鏡の国のアリス:短評

鏡の国のアリスの本を読みながら短評をする

鏡の国でアリスは魔術的な力そのものとして存在する(GLASS1-13)

2011-05-03 11:34:48 | Weblog
 鏡の国でアリスは驚く。チェスの駒が二人ずつ並んで歩く。小さなチェスの駒をアリスが四つんばいになって眺める。赤の王と女王、白の王と女王がいる。城壁の駒が二人、腕を組み歩く。アリスが何か言っても、また彼女が駒に顔を近づけても彼らは何の反応もしない。「彼らには私の言うことが聞こえないみたい。」「彼らには私が見えないみたい。」とアリスが言う。

 PS1:鏡の国に入り込んだアリスがチェスの駒たちと会う。彼らは生きている。鏡の国は小さなチェスの駒が生きている点で日常の現実と異なる。

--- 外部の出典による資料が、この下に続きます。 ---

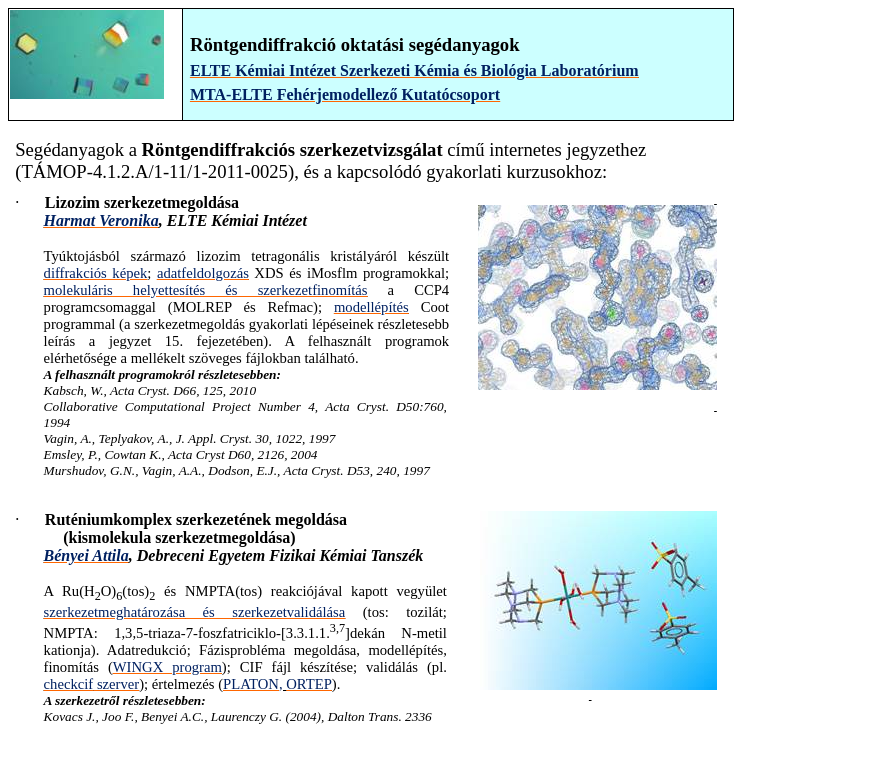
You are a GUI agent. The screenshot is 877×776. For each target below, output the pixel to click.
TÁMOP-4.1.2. (78, 171)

 PS2:鏡の国の生きたチェスの駒からアリスが見えないし、彼女の声も聞こえない。彼女は無なのか?無ではない。チェスの駒を持ち上げたり、白の王様についた灰を払ってあげたりできる。アリスは見えない・聞こえない力そのものとして存在する。魔術的な力そのものである。


 アリスは白の女王をつまみ上げてテーブルの上に置く。女王が「噴火口が私を吹き上げました」と言う。女王が暖炉の火の側の炉格子の側面を登るのアリスが見て大変だと同情し助けた。
 次にアリスは白の王様をつまんでテーブルの上に運ぶ。途中、暖炉の灰にまみれた王様から、彼女が灰を払い落としてあげる。その時、王様はあまりに驚いて叫ぶこともできない。目と口ばかりがどんどん大きく開きどんどん丸くなるばかりだった。

 PS3:鏡の国の住人、チェスの駒たちの側からすると魔術的な力への反応が二つある。①現実の因果関係を適用して魔術を否定し説明する。Ex. 噴火口と説明した白の女王。②ただただ魔術の力を認め驚き畏怖する。Ex. 白の王様。

 なお白の王様と女王様の娘は「私のいとしいリリー姫!私のやんごとなきおてんば姫!My precious Lily! My imperial kitten! 」と女王様によって呼ばれる。王様は腹立たしいことがあったため「やんごとなきもあるものか! Imperial fiddlestick! 」と言う。